History only offers us one version of events, so it’s difficult to know whether, if given the opportunity to do so again, management at Synthomer (SYNT) would still agree to pay $1bn (£760mn) for US chemicals company Eastman’s (US:EMN) adhesive resins arm. And, if they would, whether they’d have looked to have financed it more conservatively.
- Shares at historic discount
- Asset sale strengthens balance sheet
- Focus on higher margins
- Strategic buyer in the wings
- Weak earnings
- Covenant breach
When the British firm agreed to acquire the division in October 2021, it was still digesting the $824mn purchase of competitor Omnova, completed around 18 months earlier, which it funded through a five-year, €520mn (then £437mn) bond issue.
The FTSE 250 company had reasons for feeling flush, though – 2021 had been a year of “extraordinary outperformance”, chief executive Michael Willome later said; the Covid-19 pandemic had led to a surge in demand for one of its key products, Nitrile, a synthetic rubber used in surgical gloves.
As a result, operating profit before exceptional items soared from £190mn to over £450mn, although one-offs – including a £57mn provision relating to a European Commission investigation into a chemical-buying cartel – were over £140mn.
Still, when the Eastman deal was done (at 10.3 times adjusted cash profits) there was a great deal of confidence it would soon pay dividends. Management spoke of a “global leading position in adhesives” while identifying around $23mn of annual synergies through the combination. This meant it was effectively only paying 8.3 times earnings, the company argued.
Synthomer raised $275mn in fresh equity from shareholders and borrowed an extra $300mn to fund the splash, utilising its cash resources of $425mn for the remainder. Yet in the six months from the deal’s unveiling to its completion last April, the economic backdrop quickly chilled.
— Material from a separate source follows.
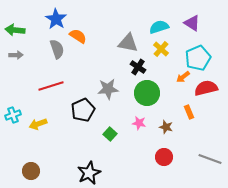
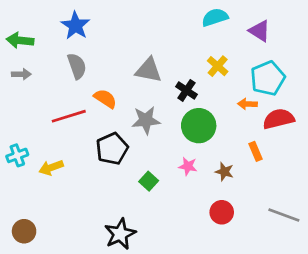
cyan semicircle: (159, 27) -> (215, 17), moved
orange semicircle: (78, 36) -> (105, 99), moved
gray triangle: (128, 43) -> (149, 70), moved
orange arrow: (183, 77) -> (247, 104), turned 40
brown circle: (31, 171) -> (24, 231), moved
Initially, the company estimated the deal would lead net debt to hit 1.6 times cash profits. But as interest rates rose and end markets softened, the leverage ratio edged up to 2.3 times in June; by October, the company told investors it was immediately halting dividend payments as it sought a relaxation of banking covenants. Lenders eventually agreed to temporarily lift the limit from 3.25 to 4.75 times cash profit as of June 2023, declining to four times by year-end.
Risky business
Investors, understandably, were not happy. Shares in Synthomer, which was known as Yule Catto until a 2012 rebrand, are now off 69 per cent since the Eastman deal was announced, meaning its current market capitalisation is less than the sum it paid for its target.
Debt is clearly the main concern. Total borrowings including lease liabilities stood at £1.26bn on 30 June – up from £640mn a year earlier. Almost all of this was in euros or dollars, both of which gained against the pound in the half-year, leading to an “adverse £44.3mn foreign exchange movement”.
At the same time, earnings have stumbled. First-half operating profits more than halved to £132mn, as the boom in synthetic rubber glove demand turned to a bust. This continued into the third quarter, when the company issued a profit warning and said that a global “destocking” could last throughout 2023.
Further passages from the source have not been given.